What to work on – Please repeat the records exactly, keeping the pictures out.

Stored items
Content starts

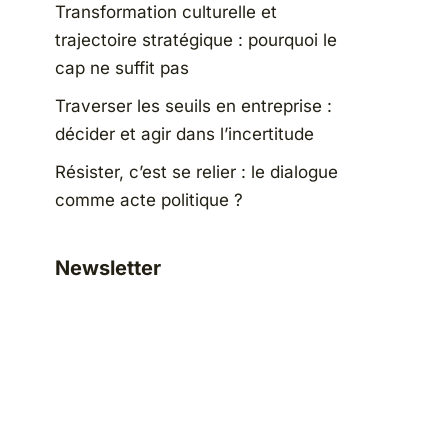
Transformation culturelle et
trajectoire stratégique : pourquoi le
cap ne suffit pas
Traverser les seuils en entreprise :
décider et agir dans l’incertitude
Résister, c’est se relier : le dialogue
comme acte politique ?
Newsletter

Content ends

Answer –
Transformation culturelle et
trajectoire stratégique : pourquoi le
cap ne suffit pas
Traverser les seuils en entreprise :
décider et agir dans l’incertitude
Résister, c’est se relier : le dialogue
comme acte politique ?
Newsletter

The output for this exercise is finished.